- **PROBLEM STATEMENT**
Please return, word for word, the line containing "Bible. The head/tail" and each line after it through the end of the data below, and nothing else.

- **Saved entries**
•••••
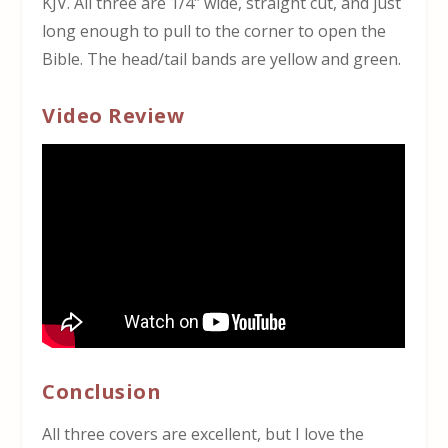
KJV. All three are 1/4″ wide, straight cut, and just
long enough to pull to the corner to open the
Bible. The head/tail bands are yellow and green.
Video Review
Conclusion
All three covers are excellent, but I love the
•••••
- **EXERCISE ANSWER**
Bible. The head/tail bands are yellow and green.
Video Review
Conclusion
All three covers are excellent, but I love the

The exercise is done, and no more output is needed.